» GIVEN ENTRIES:
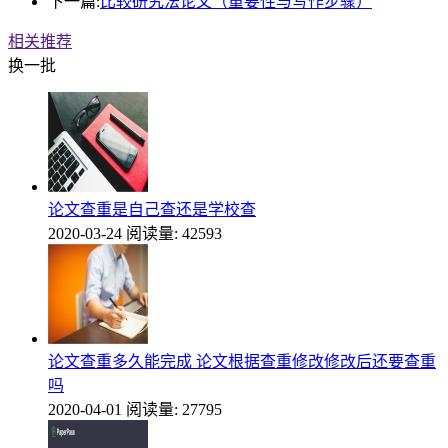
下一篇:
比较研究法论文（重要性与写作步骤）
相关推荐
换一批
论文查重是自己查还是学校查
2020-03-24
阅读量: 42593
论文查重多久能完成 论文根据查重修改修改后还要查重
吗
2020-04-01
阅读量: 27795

...

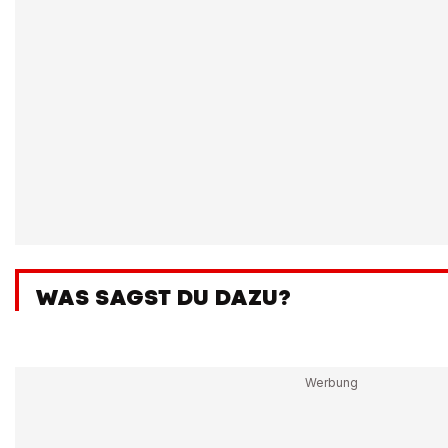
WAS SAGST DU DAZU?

---

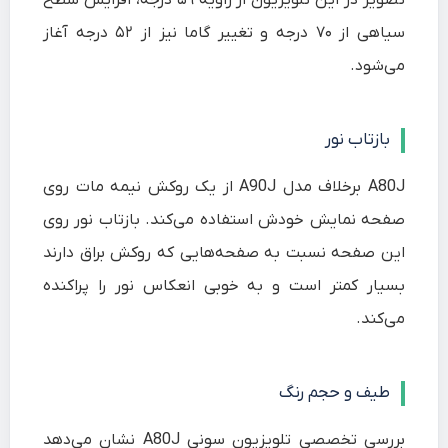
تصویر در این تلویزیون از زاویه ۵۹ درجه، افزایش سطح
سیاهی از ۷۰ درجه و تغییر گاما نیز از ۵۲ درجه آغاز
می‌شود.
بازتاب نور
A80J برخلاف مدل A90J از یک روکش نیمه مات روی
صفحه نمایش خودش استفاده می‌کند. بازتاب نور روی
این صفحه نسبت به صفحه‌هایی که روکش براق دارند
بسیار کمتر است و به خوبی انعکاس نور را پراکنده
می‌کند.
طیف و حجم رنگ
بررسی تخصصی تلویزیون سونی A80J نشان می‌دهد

» TASK REQUIREMENTS: In the preceding material, find each line holding the word "تلویزیون" and copy it out.

» PROBLEM SOLUTION:
تصویر در این تلویزیون از زاویه ۵۹ درجه، افزایش سطح
بررسی تخصصی تلویزیون سونی A80J نشان می‌دهد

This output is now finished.